While Chauvel was filming in Sydney, his home was robbed.

==Reception==
The movie had cost so much money it needed to be successful in Australia and overseas. The film was very popular at the local box office being seen by an estimated 750,000 Australians.

The movie was cut for overseas release, with narration added and thirty minutes removed, including a scene where Wendy Gibb bathes nude.

===Overseas release===
Initial response in the UK and US was poor, with the film being pulled from a cinema in New York after only a week.

The New York Times called the film "a dismally disappointing effort, cut along the most crude and conventional lines".

However, after a slow start the film took off commercially in the UK, helped by a competition with a prize of a trip to Australia, which over half a million people entered.
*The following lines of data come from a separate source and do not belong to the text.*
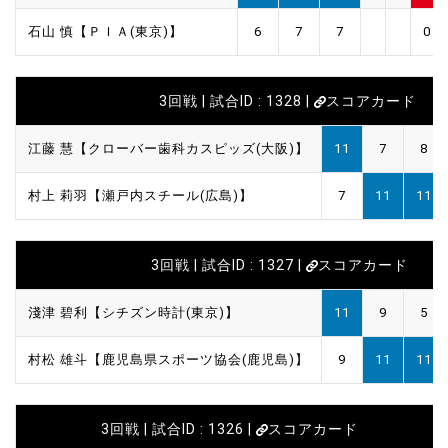
石山 慎【ＰＩＡ(東京)】
6
7
7
0
3回戦 | 試合ID : 1328 |
スコアカード
江藤 慧【クローバー歯科カスピッズ(大阪)】
11
7
8
村上 莉羽【瀬戸内スチール(広島)】
7
11
11
3回戦 | 試合ID : 1327 |
スコアカード
淺津 碧利【シチズン時計(東京)】
11
9
5
村松 雄斗【鹿児島県スポーツ協会(鹿児島)】
9
11
11
3回戦 | 試合ID : 1326 |
スコアカード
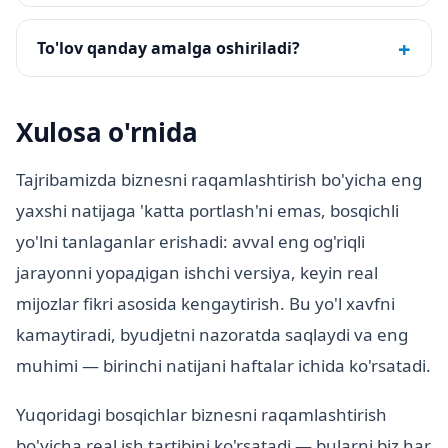
+
To'lov qanday amalga oshiriladi?
Xulosa o'rnida
Tajribamizda biznesni raqamlashtirish bo'yicha eng
yaxshi natijaga 'katta portlash'ni emas, bosqichli
yo'lni tanlaganlar erishadi: avval eng og'riqli
jarayonni yopадigan ishchi versiya, keyin real
mijozlar fikri asosida kengaytirish. Bu yo'l xavfni
kamaytiradi, byudjetni nazoratda saqlaydi va eng
muhimi — birinchi natijani haftalar ichida ko'rsatadi.
Yuqoridagi bosqichlar biznesni raqamlashtirish
bo'yicha real ish tartibini ko'rsatadi — bularni biz har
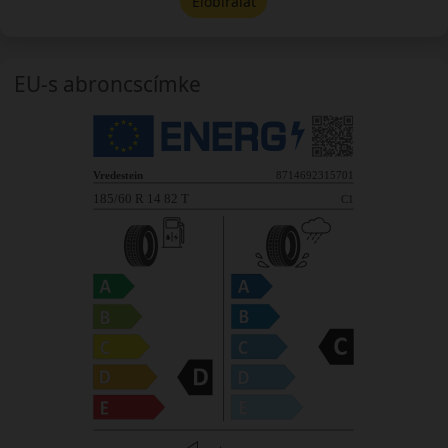
Előbírálat
EU-s abroncscímke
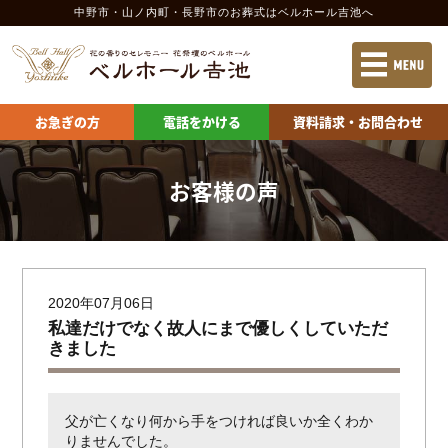
中野市・山ノ内町・長野市のお葬式
はベルホール吉池へ
お急ぎの方
電話をかける
資料請求
お急ぎの方
電話をかける
資料請求・お問合わせ
当社の特長
施設案内 中野市
葬儀の流れ
施設案内 長野市
お客様の声
葬儀の費用
供物の申込
会社案内
お問合わせ
2020年07月06日
私達だけでなく故人にまで優しくしていただ
きました
ベルホール吉池 中野会館
ベルホール吉池 山ノ内会館
父が亡くなり何から手をつければ良いか全くわか
りませんでした。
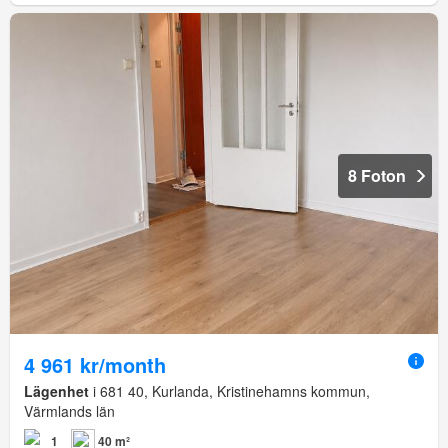
8 Foton
4 961 kr/month
Lägenhet
i 681 40, Kurlanda, Kristinehamns kommun,
Värmlands län
1
40 m²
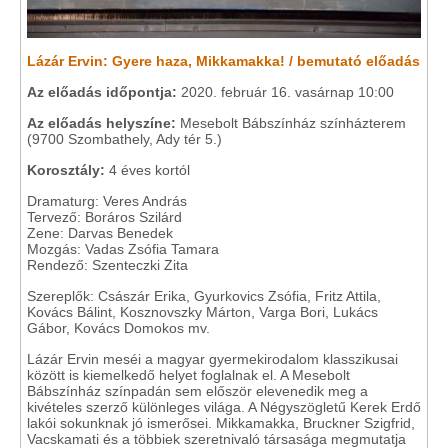
Lázár Ervin: Gyere haza, Mikkamakka! / bemutató előadás
Az előadás időpontja:
2020. február 16. vasárnap 10:00
Az előadás helyszíne:
Mesebolt Bábszínház színházterem
(9700 Szombathely, Ady tér 5.)
Korosztály:
4 éves kortól
Dramaturg: Veres András
Tervező: Boráros Szilárd
Zene: Darvas Benedek
Mozgás: Vadas Zsófia Tamara
Rendező: Szenteczki Zita
Szereplők: Császár Erika, Gyurkovics Zsófia, Fritz Attila,
Kovács Bálint, Kosznovszky Márton, Varga Bori, Lukács
Gábor, Kovács Domokos mv.
Lázár Ervin meséi a magyar gyermekirodalom klasszikusai
között is kiemelkedő helyet foglalnak el. A Mesebolt
Bábszínház színpadán sem először elevenedik meg a
kivételes szerző különleges világa. A Négyszögletű Kerek Erdő
lakói sokunknak jó ismerősei. Mikkamakka, Bruckner Szigfrid,
Vacskamati és a többiek szeretnivaló társasága megmutatja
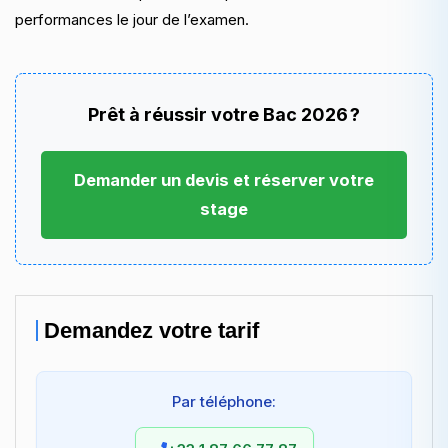
performances le jour de l’examen.
Prêt à réussir votre Bac 2026 ?
Demander un devis et réserver votre
stage
Demandez votre tarif
Par téléphone:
Eventually the movie made a small profit. Overseas reviews were mixed.

Ken G. Hall later blamed the difficulties involved in making this film on scaring off Norman Rydge from investing in feature film production, contributing to Hall's failure to make another feature after 1946.

Several of the cast attempted to forge careers overseas, including Michael Pate (successfully), John Unicomb, Tommy Burns, and Wendy Gibb. Supporting actors John Ewart and Jack Fegan enjoyed long careers in early Australian television and film.